> Problem statement
Write out each record exactly as it stands. No pictures belong in the copy.

> Source material
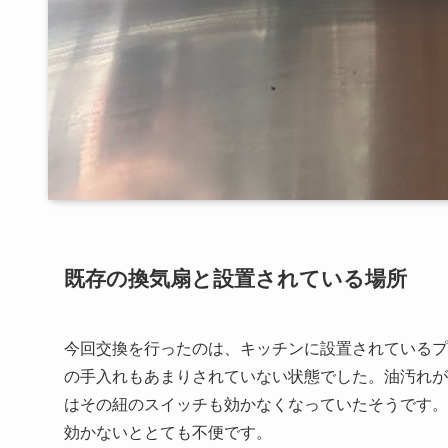
既存の換気扇と設置されている場所
今回交換を行ったのは、キッチンに設置されているプ
の手入れもあまりされていない状態でした。油汚れが
はその紐のスイッチも効かなくなっていたそうです。
効かないととても不便です。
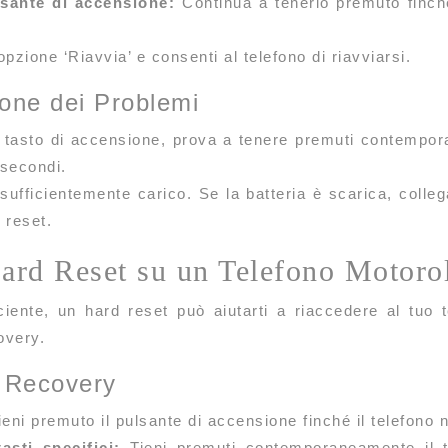
lsante di accensione:
Continua a tenerlo premuto finché
pzione ‘Riavvia’ e consenti al telefono di riavviarsi.
ione dei Problemi
l tasto di accensione, prova a tenere premuti contempor
 secondi.
a sufficientemente carico. Se la batteria è scarica, coll
 reset.
rd Reset su un Telefono Motoro
ciente, un hard reset può aiutarti a riaccedere al tuo
overy.
à Recovery
eni premuto il pulsante di accensione finché il telefon
asti specifici:
Tieni premuti contemporaneamente il t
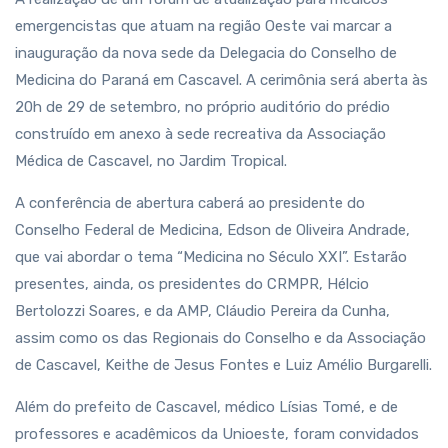
emergencistas que atuam na região Oeste vai marcar a
inauguração da nova sede da Delegacia do Conselho de
Medicina do Paraná em Cascavel. A cerimônia será aberta às
20h de 29 de setembro, no próprio auditório do prédio
construído em anexo à sede recreativa da Associação
Médica de Cascavel, no Jardim Tropical.
A conferência de abertura caberá ao presidente do
Conselho Federal de Medicina, Edson de Oliveira Andrade,
que vai abordar o tema “Medicina no Século XXI”. Estarão
presentes, ainda, os presidentes do CRMPR, Hélcio
Bertolozzi Soares, e da AMP, Cláudio Pereira da Cunha,
assim como os das Regionais do Conselho e da Associação
de Cascavel, Keithe de Jesus Fontes e Luiz Amélio Burgarelli.
Além do prefeito de Cascavel, médico Lísias Tomé, e de
professores e acadêmicos da Unioeste, foram convidados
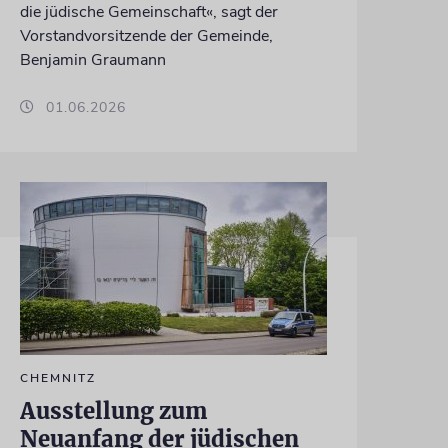
die jüdische Gemeinschaft«, sagt der
Vorstandvorsitzende der Gemeinde,
Benjamin Graumann
01.06.2026
CHEMNITZ
Ausstellung zum
Neuanfang der jüdischen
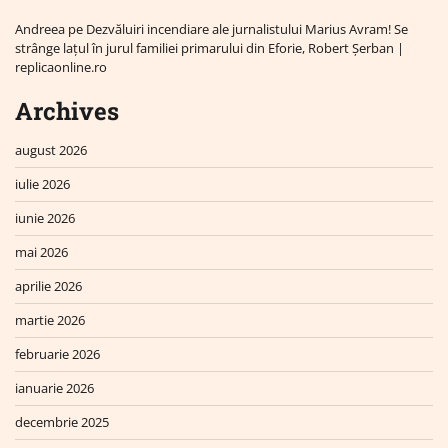
Andreea
pe
Dezvăluiri incendiare ale jurnalistului Marius Avram! Se
strânge lațul în jurul familiei primarului din Eforie, Robert Șerban |
replicaonline.ro
Archives
august 2026
iulie 2026
iunie 2026
mai 2026
aprilie 2026
martie 2026
februarie 2026
ianuarie 2026
decembrie 2025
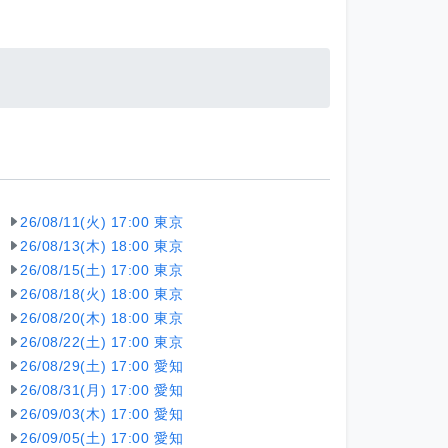
26/08/11(火) 17:00 東京
26/08/13(木) 18:00 東京
26/08/15(土) 17:00 東京
26/08/18(火) 18:00 東京
26/08/20(木) 18:00 東京
26/08/22(土) 17:00 東京
26/08/29(土) 17:00 愛知
26/08/31(月) 17:00 愛知
26/09/03(木) 17:00 愛知
26/09/05(土) 17:00 愛知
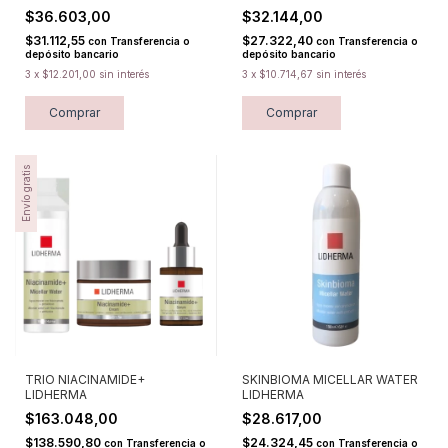
$36.603,00
$32.144,00
$31.112,55
$27.322,40
con
Transferencia o
con
Transferencia o
depósito bancario
depósito bancario
3
x
$12.201,00
sin interés
3
x
$10.714,67
sin interés
Comprar
Comprar
Envío gratis
TRIO NIACINAMIDE+
SKINBIOMA MICELLAR WATER
LIDHERMA
LIDHERMA
$163.048,00
$28.617,00
$138.590,80
$24.324,45
con
Transferencia o
con
Transferencia o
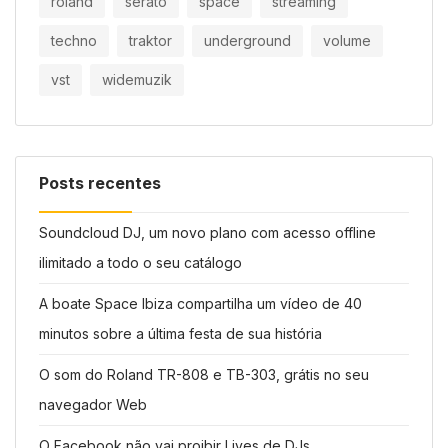
roland
serato
space
streaming
techno
traktor
underground
volume
vst
widemuzik
Posts recentes
Soundcloud DJ, um novo plano com acesso offline
ilimitado a todo o seu catálogo
A boate Space Ibiza compartilha um vídeo de 40
minutos sobre a última festa de sua história
O som do Roland TR-808 e TB-303, grátis no seu
navegador Web
O Facebook não vai proibir Lives de DJs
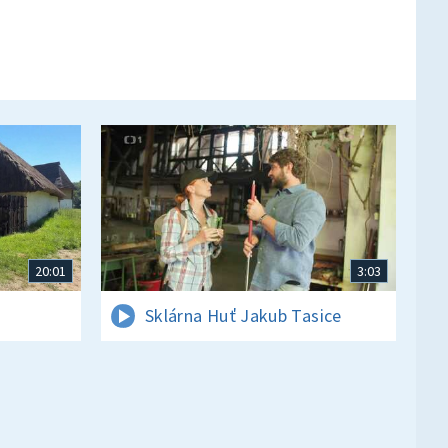
20:01
3:03
Sklárna Huť Jakub Tasice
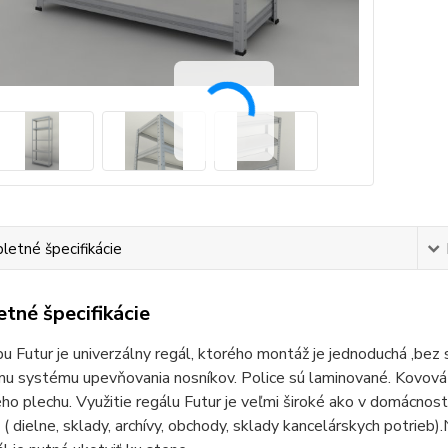
etné špecifikácie
tné špecifikácie
u Futur je univerzálny regál, ktorého montáž je jednoduchá ,bez
u systému upevňovania nosníkov. Police sú laminované. Kovová ko
ho plechu. Využitie regálu Futur je veľmi široké ako v domácnostia
 ( dielne, sklady, archívy, obchody, sklady kancelárskych potrieb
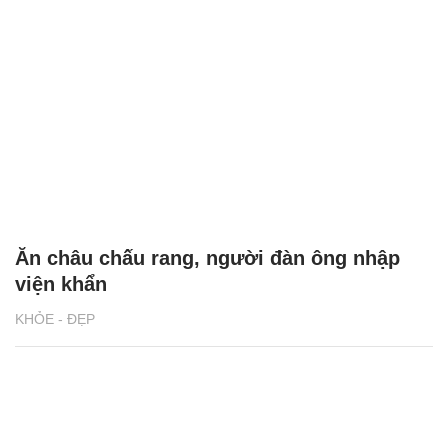
Ăn châu chấu rang, người đàn ông nhập
viện khẩn
KHỎE - ĐẸP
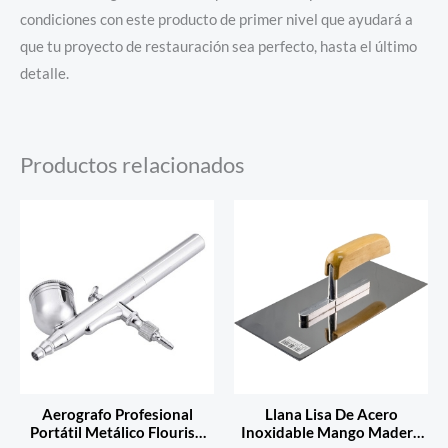
condiciones con este producto de primer nivel que ayudará a
que tu proyecto de restauración sea perfecto, hasta el último
detalle.
Productos relacionados
Aerografo Profesional
Llana Lisa De Acero
Portátil Metálico Flourish
Inoxidable Mango Madera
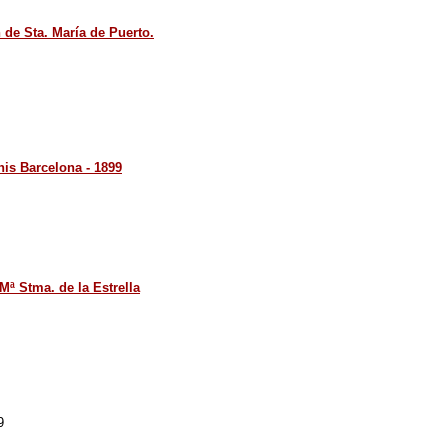
 de Sta. María de Puerto.
nis Barcelona - 1899
ª Stma. de la Estrella
9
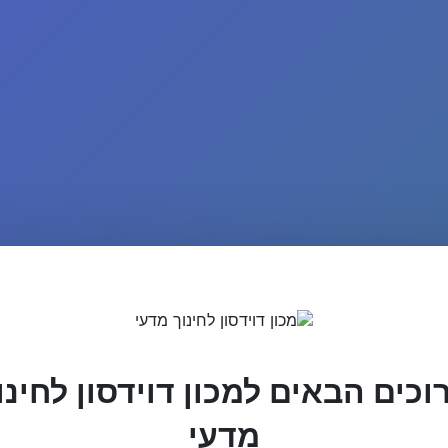
וכים הבאים למכון דוידסון לחינו
מדעי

> Reply
既存の換気扇と設置されている場所
今回交換を行ったのは、キッチンに設置されているプ
の手入れもあまりされていない状態でした。油汚れが
はその紐のスイッチも効かなくなっていたそうです。
効かないととても不便です。
lsante di accensione:
Continua a tenerlo premuto finché
pzione ‘Riavvia’ e consenti al telefono di riavviarsi.
ione dei Problemi
l tasto di accensione, prova a tenere premuti contempor
 secondi.
a sufficientemente carico. Se la batteria è scarica, coll
 reset.
rd Reset su un Telefono Motoro
ciente, un hard reset può aiutarti a riaccedere al tuo
overy.
à Recovery
eni premuto il pulsante di accensione finché il telefon
asti specifici:
Tieni premuti contemporaneamente il t
emergencistas que atuam na região Oeste vai marcar a
inauguração da nova sede da Delegacia do Conselho de
Medicina do Paraná em Cascavel. A cerimônia será aberta às
20h de 29 de setembro, no próprio auditório do prédio
construído em anexo à sede recreativa da Associação
Médica de Cascavel, no Jardim Tropical.
A conferência de abertura caberá ao presidente do
Conselho Federal de Medicina, Edson de Oliveira Andrade,
que vai abordar o tema “Medicina no Século XXI”. Estarão
presentes, ainda, os presidentes do CRMPR, Hélcio
Bertolozzi Soares, e da AMP, Cláudio Pereira da Cunha,
assim como os das Regionais do Conselho e da Associação
de Cascavel, Keithe de Jesus Fontes e Luiz Amélio Burgarelli.
Além do prefeito de Cascavel, médico Lísias Tomé, e de
professores e acadêmicos da Unioeste, foram convidados
die jüdische Gemeinschaft«, sagt der
Vorstandvorsitzende der Gemeinde,
Benjamin Graumann
01.06.2026
CHEMNITZ
Ausstellung zum
Neuanfang der jüdischen
Andreea
pe
Dezvăluiri incendiare ale jurnalistului Marius Avram! Se
strânge lațul în jurul familiei primarului din Eforie, Robert Șerban |
replicaonline.ro
Archives
august 2026
iulie 2026
iunie 2026
mai 2026
aprilie 2026
martie 2026
februarie 2026
ianuarie 2026
decembrie 2025
26/08/11(火) 17:00 東京
26/08/13(木) 18:00 東京
26/08/15(土) 17:00 東京
26/08/18(火) 18:00 東京
26/08/20(木) 18:00 東京
26/08/22(土) 17:00 東京
26/08/29(土) 17:00 愛知
26/08/31(月) 17:00 愛知
26/09/03(木) 17:00 愛知
26/09/05(土) 17:00 愛知
$36.603,00
$32.144,00
$31.112,55
$27.322,40
con
Transferencia o
con
Transferencia o
depósito bancario
depósito bancario
3
x
$12.201,00
sin interés
3
x
$10.714,67
sin interés
Comprar
Comprar
Envío gratis
TRIO NIACINAMIDE+
SKINBIOMA MICELLAR WATER
LIDHERMA
LIDHERMA
$163.048,00
$28.617,00
$138.590,80
$24.324,45
con
Transferencia o
con
Transferencia o
roland
serato
space
streaming
techno
traktor
underground
volume
vst
widemuzik
Posts recentes
Soundcloud DJ, um novo plano com acesso offline
ilimitado a todo o seu catálogo
A boate Space Ibiza compartilha um vídeo de 40
minutos sobre a última festa de sua história
O som do Roland TR-808 e TB-303, grátis no seu
navegador Web
O Facebook não vai proibir Lives de DJs
20:01
3:03
Sklárna Huť Jakub Tasice
etné špecifikácie
tné špecifikácie
u Futur je univerzálny regál, ktorého montáž je jednoduchá ,bez
u systému upevňovania nosníkov. Police sú laminované. Kovová ko
ho plechu. Využitie regálu Futur je veľmi široké ako v domácnostia
 ( dielne, sklady, archívy, obchody, sklady kancelárskych potrieb
Ăn châu chấu rang, người đàn ông nhập
viện khẩn
KHỎE - ĐẸP
condiciones con este producto de primer nivel que ayudará a
que tu proyecto de restauración sea perfecto, hasta el último
detalle.
Productos relacionados
Aerografo Profesional
Llana Lisa De Acero
Portátil Metálico Flourish
Inoxidable Mango Madera
 de Sta. María de Puerto.
nis Barcelona - 1899
ª Stma. de la Estrella
9
וכים הבאים למכון דוידסון לחינו
מדעי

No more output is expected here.